Marketing tactics for a new urgent care depend on how much money can be allotted, but it starts with something simple.
“The best marketing you can do besides a good website is a good sign,” says Stoimenoff. “So many people will discover the urgent care because they drove by the sign five days a week. Don’t scrimp on your sign.”
Beyond a good sign, doctors have found success with different strategies.
Kulin relies primarily on community involvement for marketing, including spon- soring civic and school groups. “I’d rather help put up a scoreboard at a school and get a lot more goodwill than a billboard that I’m paying $30,000 a year for,” says Kulin.
Ellis also relies on word-of-mouth and school sponsorships plus a Facebook presence. “Early on I did some traditional advertising, but the problem was only one in 100 said they heard about us through an ad; everyone else was word-of-mouth,” he says.
Brown focuses on marketing his urgent care facilities before they open. “We do a lot of local ads roughly two to three months before opening, and you want to do a big grand opening with the mayor to help get the word out,” he says.
Another key to marketing is building relationships within the medical community to attract referrals, experts say. Stoimenoff says this could start with the local hospital system, where maybe the urgent care could operate under the hospital’s brand in exchange for financial support and referrals for more complex cases.

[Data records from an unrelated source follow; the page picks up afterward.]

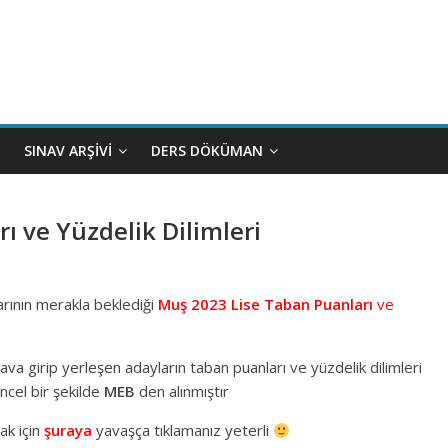
SINAV ARŞIVI
DERS DÖKÜMAN
ı ve Yüzdelik Dilimleri
larının merakla beklediği
Muş 2023 Lise Taban Puanları
ve
a girip yerleşen adayların taban puanları ve yüzdelik dilimleri
ncel bir şekilde
MEB
den alınmıştır
ak için
şuraya
yavaşça tıklamanız yeterli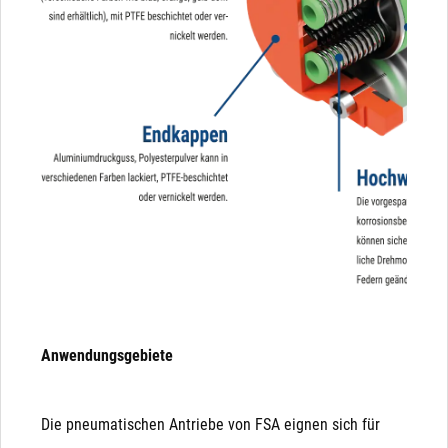
Anwendungsgebiete
Die pneumatischen Antriebe von FSA eignen sich für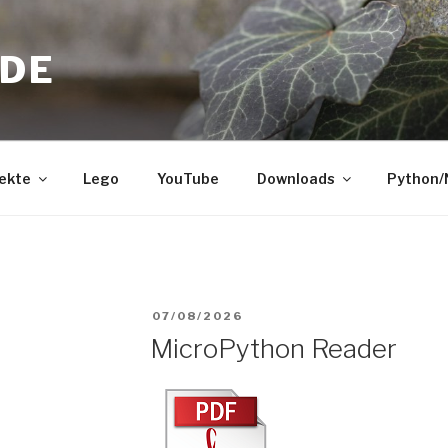
.DE
ekte
Lego
YouTube
Downloads
Python
VERÖFFENTLICHT
07/08/2026
MicroPython Reader
AM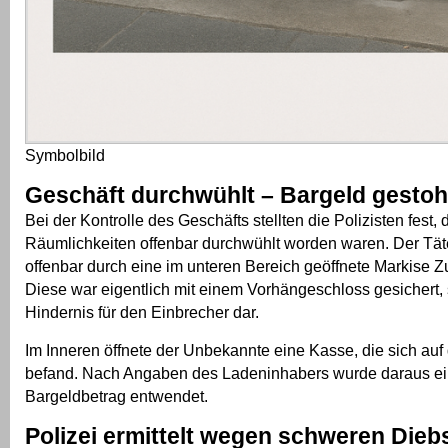
Symbolbild
Geschäft durchwühlt – Bargeld gestoh
Bei der Kontrolle des Geschäfts stellten die Polizisten fest, 
Räumlichkeiten offenbar durchwühlt worden waren. Der Täte
offenbar durch eine im unteren Bereich geöffnete Markise Z
Diese war eigentlich mit einem Vorhängeschloss gesichert, s
Hindernis für den Einbrecher dar.
Im Inneren öffnete der Unbekannte eine Kasse, die sich au
befand. Nach Angaben des Ladeninhabers wurde daraus ein 
Bargeldbetrag entwendet.
Polizei ermittelt wegen schweren Dieb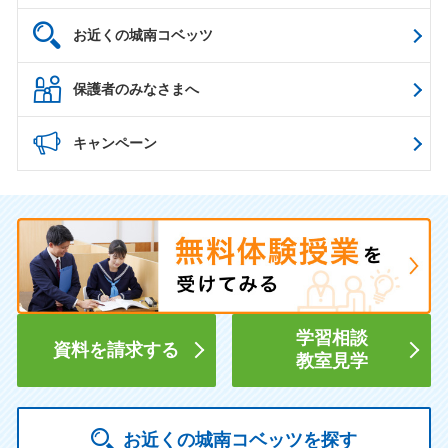
お近くの城南コベッツ
保護者のみなさまへ
キャンペーン
学習相談
資料を請求する
教室見学
お近くの城南コベッツを探す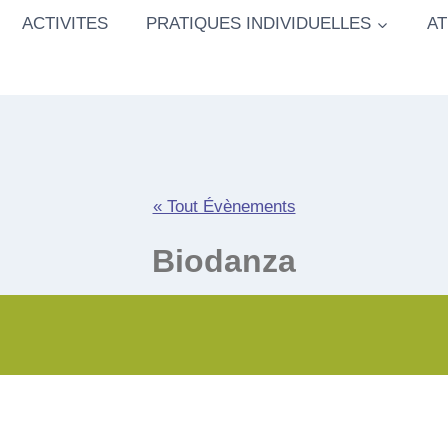
ACTIVITES
PRATIQUES INDIVIDUELLES
AT
« Tout Évènements
Biodanza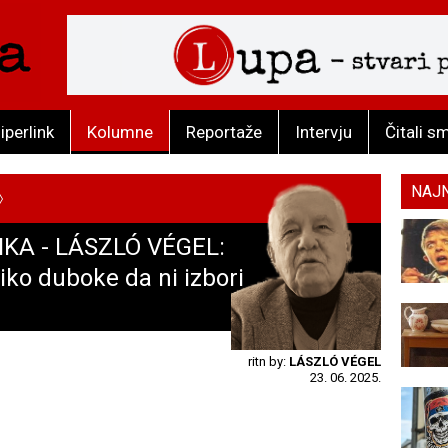
iperlink
Kolumne
Reportaže
Intervju
Čitali s
NAJ
KA - LÁSZLÓ VÉGEL:
iko duboke da ni izbori
ritn by:
LÁSZLÓ VÉGEL
23. 06. 2025.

“Most urgent cares do well and ramp up sooner if tied in through a hospital’s medical staff or in some other way to local physicians and specialists,” says Kulin. “You have to tie in to the local medical community. All of us should be fostering patient-centered medical care; urgent care is not primary care, and we don’t want it to be.”

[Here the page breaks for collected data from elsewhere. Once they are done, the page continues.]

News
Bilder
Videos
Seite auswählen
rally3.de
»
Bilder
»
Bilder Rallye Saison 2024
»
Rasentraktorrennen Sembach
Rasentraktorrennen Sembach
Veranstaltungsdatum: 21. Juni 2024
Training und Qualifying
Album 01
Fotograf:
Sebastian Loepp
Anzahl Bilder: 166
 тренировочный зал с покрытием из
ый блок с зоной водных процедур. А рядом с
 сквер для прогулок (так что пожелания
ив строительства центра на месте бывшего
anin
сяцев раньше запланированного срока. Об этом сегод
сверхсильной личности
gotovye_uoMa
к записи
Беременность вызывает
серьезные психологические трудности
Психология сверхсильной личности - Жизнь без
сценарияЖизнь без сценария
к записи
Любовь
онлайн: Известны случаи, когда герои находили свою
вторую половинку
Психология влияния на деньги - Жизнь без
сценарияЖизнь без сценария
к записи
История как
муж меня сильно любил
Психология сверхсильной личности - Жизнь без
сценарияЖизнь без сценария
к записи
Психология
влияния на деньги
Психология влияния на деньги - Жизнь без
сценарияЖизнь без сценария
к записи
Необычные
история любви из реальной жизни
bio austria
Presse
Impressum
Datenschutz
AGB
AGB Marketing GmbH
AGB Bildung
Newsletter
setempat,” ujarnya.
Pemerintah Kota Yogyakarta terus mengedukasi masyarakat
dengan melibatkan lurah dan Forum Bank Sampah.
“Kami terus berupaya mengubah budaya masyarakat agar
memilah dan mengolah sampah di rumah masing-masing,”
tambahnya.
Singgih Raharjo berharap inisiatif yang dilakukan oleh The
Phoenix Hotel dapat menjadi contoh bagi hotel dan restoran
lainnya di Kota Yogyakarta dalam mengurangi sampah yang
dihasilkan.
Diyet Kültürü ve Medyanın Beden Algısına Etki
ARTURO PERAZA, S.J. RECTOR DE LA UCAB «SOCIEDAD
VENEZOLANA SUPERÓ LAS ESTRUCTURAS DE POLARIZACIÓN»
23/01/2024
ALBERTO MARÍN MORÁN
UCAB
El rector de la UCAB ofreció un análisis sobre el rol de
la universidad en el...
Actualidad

The primary care physicians will refer a sprain to the urgent care, for instance, and the urgent care will keep the primary care practice informed about treatments to their patients. He suggests meeting with primary care physicians in the area to get feedback, build relationships, and make sure they feel like a part of the care team.
A big challenge
Even when everything is done right, experts say running an urgent care is a big challenge. “The operating margins are thin, the upfront expenses are huge, and the payroll expenses are enormous compared to a private practice,” says Brown. But there is a sense of satisfaction that comes from creating and growing a business, and while he says six months into his first clinic he couldn’t imagine opening a second, he’s now looking at opening a fourth and fifth.
Likewise, Ellis is looking to expand. “For me, it’s the satisfaction of seeing the facility grow,” he says. “There are days where we’ve outgrown the building, and those are becoming more frequent.” He’s contemplated opening a second facility, but the problem is finding qualified staff.
“More people are getting into urgent care, thinking it’s easy or a great place to make money, but that’s not really true,” says Kulin. “It’s a good place to earn a living, but not a great place to get rich.”